====== MATERIAL PROVIDED
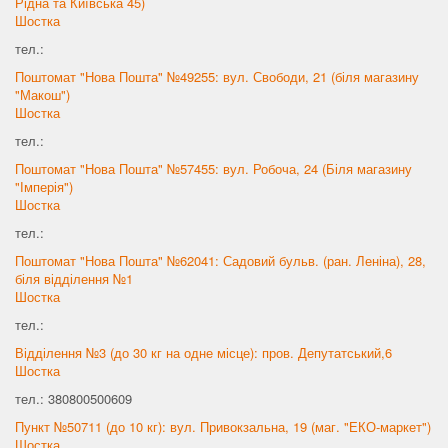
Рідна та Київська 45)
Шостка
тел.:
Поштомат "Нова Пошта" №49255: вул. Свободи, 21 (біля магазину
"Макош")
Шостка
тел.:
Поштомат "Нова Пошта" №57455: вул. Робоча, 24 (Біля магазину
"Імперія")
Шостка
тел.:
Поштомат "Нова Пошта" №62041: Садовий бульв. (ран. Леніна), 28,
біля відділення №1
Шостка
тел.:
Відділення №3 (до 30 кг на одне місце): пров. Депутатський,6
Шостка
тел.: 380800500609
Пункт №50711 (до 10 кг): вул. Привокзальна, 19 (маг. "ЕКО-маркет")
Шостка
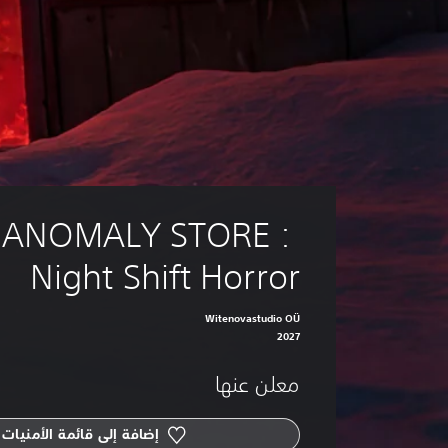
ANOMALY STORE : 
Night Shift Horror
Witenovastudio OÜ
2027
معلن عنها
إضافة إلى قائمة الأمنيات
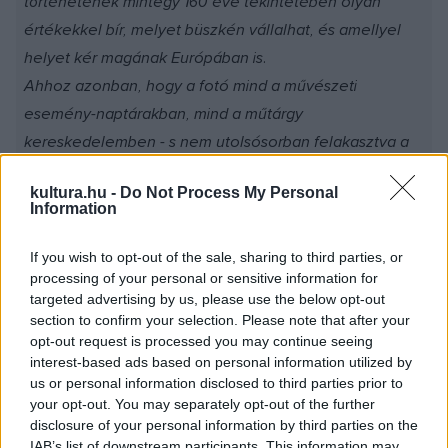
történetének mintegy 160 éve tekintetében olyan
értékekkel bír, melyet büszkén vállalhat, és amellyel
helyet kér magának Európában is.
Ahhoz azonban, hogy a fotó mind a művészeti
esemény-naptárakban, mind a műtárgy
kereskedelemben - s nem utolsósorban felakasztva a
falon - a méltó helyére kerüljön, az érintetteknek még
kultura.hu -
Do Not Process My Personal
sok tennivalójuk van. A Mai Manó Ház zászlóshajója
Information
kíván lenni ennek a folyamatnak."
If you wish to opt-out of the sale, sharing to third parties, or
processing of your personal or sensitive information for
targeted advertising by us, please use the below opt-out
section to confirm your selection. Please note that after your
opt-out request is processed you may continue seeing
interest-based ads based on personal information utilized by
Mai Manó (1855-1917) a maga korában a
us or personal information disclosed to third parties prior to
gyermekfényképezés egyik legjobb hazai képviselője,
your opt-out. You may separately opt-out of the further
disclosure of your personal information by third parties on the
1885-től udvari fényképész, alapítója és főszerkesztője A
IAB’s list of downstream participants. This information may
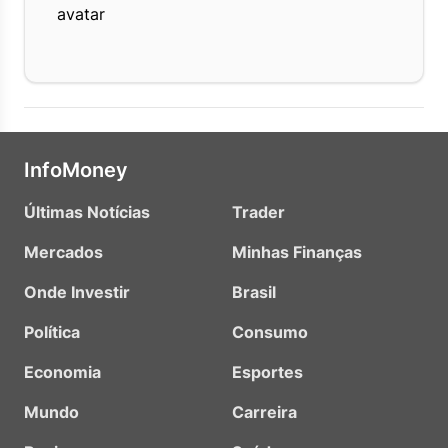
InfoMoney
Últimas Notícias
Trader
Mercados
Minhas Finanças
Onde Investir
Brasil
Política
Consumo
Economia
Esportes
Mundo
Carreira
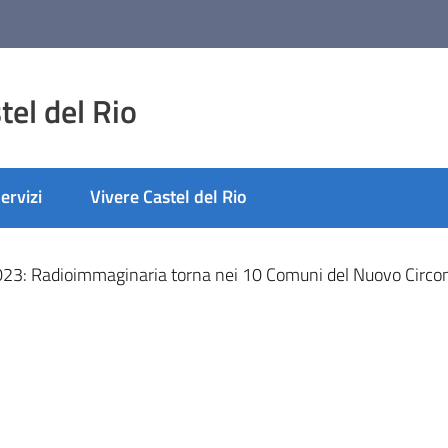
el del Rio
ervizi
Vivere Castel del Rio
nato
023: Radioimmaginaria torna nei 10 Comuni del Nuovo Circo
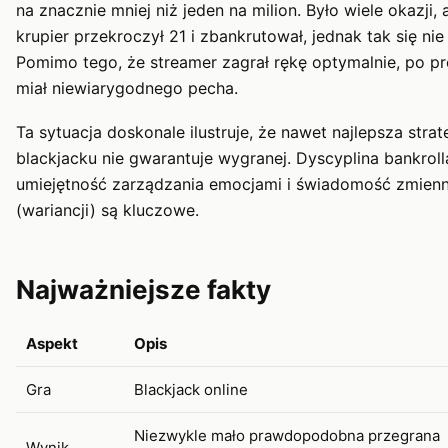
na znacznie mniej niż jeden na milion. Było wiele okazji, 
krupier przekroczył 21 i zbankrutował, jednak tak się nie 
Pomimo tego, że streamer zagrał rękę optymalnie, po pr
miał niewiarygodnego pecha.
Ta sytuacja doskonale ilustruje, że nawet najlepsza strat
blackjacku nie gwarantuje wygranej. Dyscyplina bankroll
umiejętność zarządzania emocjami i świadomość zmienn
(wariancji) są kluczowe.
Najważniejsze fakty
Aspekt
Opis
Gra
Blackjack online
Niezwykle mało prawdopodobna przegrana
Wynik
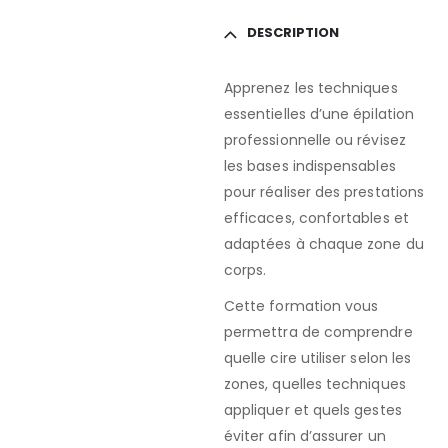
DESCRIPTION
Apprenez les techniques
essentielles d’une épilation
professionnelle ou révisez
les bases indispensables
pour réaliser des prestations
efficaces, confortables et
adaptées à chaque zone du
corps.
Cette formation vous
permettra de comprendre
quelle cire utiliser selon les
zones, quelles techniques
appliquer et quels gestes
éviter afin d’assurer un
============
▸ **REQUIREMENT**
Look through the entries and copy every line in which the string "third" appears.

▸ **RESULT**
If you wish to opt-out of the sale, sharing to third parties, or
us or personal information disclosed to third parties prior to
disclosure of your personal information by third parties on the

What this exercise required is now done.